◆ What is being asked: The records that follow need to be printed exactly. Leave out each image.

══ Supplied records

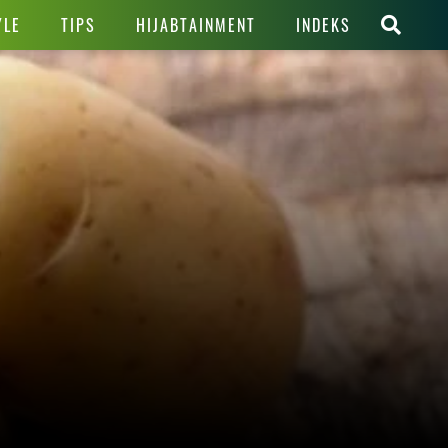
YLE
TIPS
HIJABTAINMENT
INDEKS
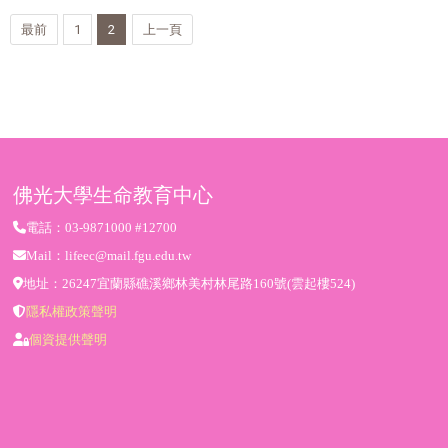
最前
1
2
上一頁
佛光大學生命教育中心
電話：03-9871000 #12700
Mail：lifeec@mail.fgu.edu.tw
地址：26247宜蘭縣礁溪鄉林美村林尾路160號(雲起樓524)
隱私權政策聲明
個資提供聲明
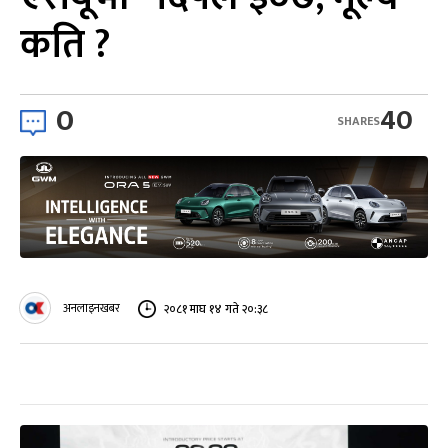
कति ?
0
40
SHARES
अनलाइनखबर
२०८१ माघ १४ गते २०:३८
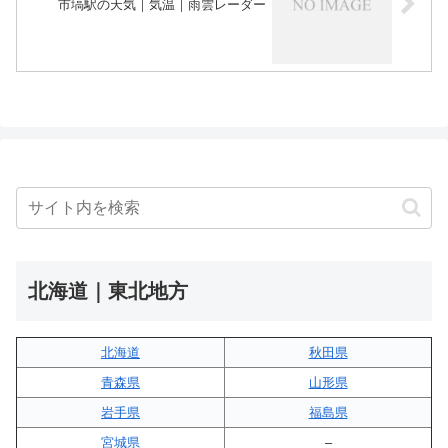
市塙駅の天気｜気温｜雨雲レーダー
北海道｜東北地方
北海道
秋田県
青森県
山形県
岩手県
福島県
宮城県
–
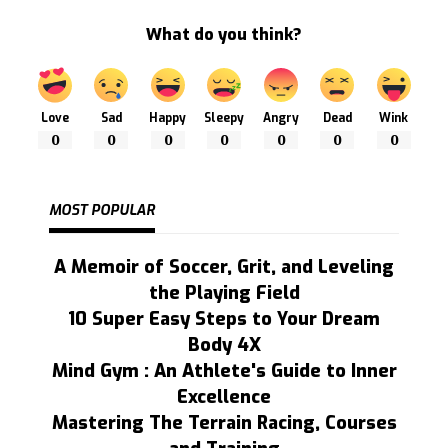
What do you think?
Love
Sad
Happy
Sleepy
Angry
Dead
Wink
0
0
0
0
0
0
0
MOST POPULAR
A Memoir of Soccer, Grit, and Leveling
the Playing Field
10 Super Easy Steps to Your Dream
Body 4X
Mind Gym : An Athlete's Guide to Inner
Excellence
Mastering The Terrain Racing, Courses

════

◆ Solution below:
YLE
TIPS
HIJABTAINMENT
INDEKS
最前
1
2
上一頁
佛光大學生命教育中心
電話：03-9871000 #12700
Mail：lifeec@mail.fgu.edu.tw
地址：26247宜蘭縣礁溪鄉林美村林尾路160號(雲起樓524)
隱私權政策聲明
個資提供聲明
कति ?
0
40
SHARES
अनलाइनखबर
२०८१ माघ १४ गते २०:३८
市塙駅の天気｜気温｜雨雲レーダー
北海道｜東北地方
北海道
秋田県
青森県
山形県
岩手県
福島県
宮城県
–
What do you think?
Love
Sad
Happy
Sleepy
Angry
Dead
Wink
0
0
0
0
0
0
0
MOST POPULAR
A Memoir of Soccer, Grit, and Leveling
the Playing Field
10 Super Easy Steps to Your Dream
Body 4X
Mind Gym : An Athlete's Guide to Inner
Excellence
Mastering The Terrain Racing, Courses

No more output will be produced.